_Instructions for the task_:
Copy each line of the listing below exactly and drop the images.
=== Materials provided ===
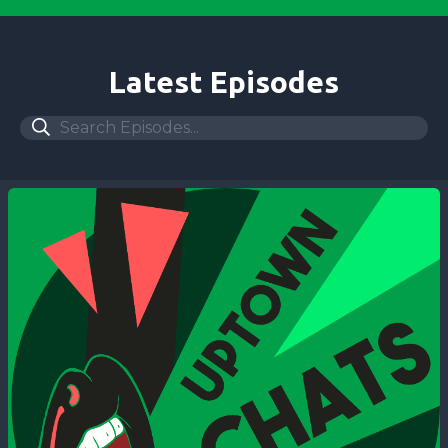
Latest Episodes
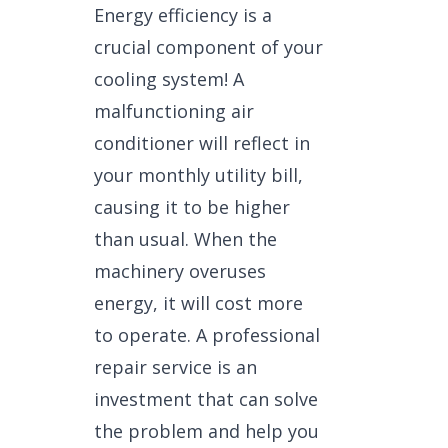
Energy efficiency is a
crucial component of your
cooling system! A
malfunctioning air
conditioner will reflect in
your monthly utility bill,
causing it to be higher
than usual. When the
machinery overuses
energy, it will cost more
to operate. A professional
repair service is an
investment that can solve
the problem and help you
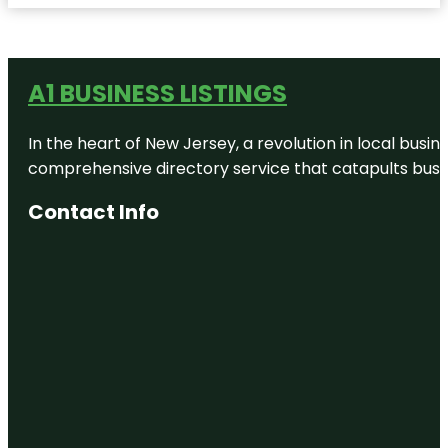
A1 BUSINESS LISTINGS
In the heart of New Jersey, a revolution in local busines
comprehensive directory service that catapults busine
Contact Info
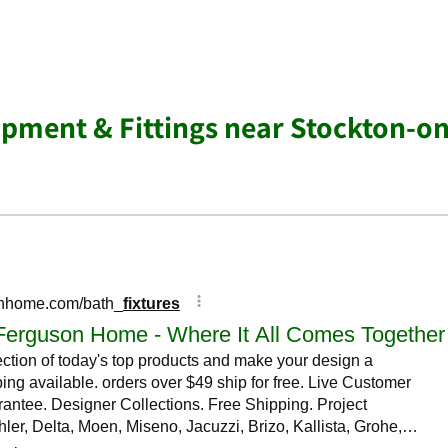
ment & Fittings near Stockton-on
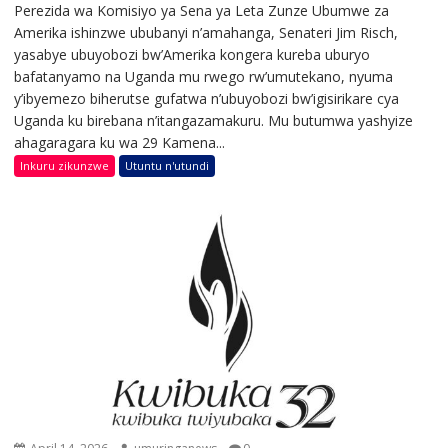
Perezida wa Komisiyo ya Sena ya Leta Zunze Ubumwe za
Amerika ishinzwe ububanyi n’amahanga, Senateri Jim Risch,
yasabye ubuyobozi bw’Amerika kongera kureba uburyo
bafatanyamo na Uganda mu rwego rw’umutekano, nyuma
y’ibyemezo biherutse gufatwa n’ubuyobozi bw’igisirikare cya
Uganda ku birebana n’itangazamakuru. Mu butumwa yashyize
ahagaragara ku wa 29 Kamena...
Inkuru zikunzwe
Utuntu n'utundi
===
_Output below_:
Latest Episodes
Energy efficiency is a
crucial component of your
cooling system! A
malfunctioning air
conditioner will reflect in
your monthly utility bill,
causing it to be higher
than usual. When the
machinery overuses
energy, it will cost more
to operate. A professional
repair service is an
investment that can solve
the problem and help you
A1 BUSINESS LISTINGS
In the heart of New Jersey, a revolution in local busines
comprehensive directory service that catapults busine
Contact Info
ment & Fittings near Stockton-on
Perezida wa Komisiyo ya Sena ya Leta Zunze Ubumwe za
Amerika ishinzwe ububanyi n’amahanga, Senateri Jim Risch,
yasabye ubuyobozi bw’Amerika kongera kureba uburyo
bafatanyamo na Uganda mu rwego rw’umutekano, nyuma
y’ibyemezo biherutse gufatwa n’ubuyobozi bw’igisirikare cya
Uganda ku birebana n’itangazamakuru. Mu butumwa yashyize
ahagaragara ku wa 29 Kamena...
Inkuru zikunzwe
Utuntu n'utundi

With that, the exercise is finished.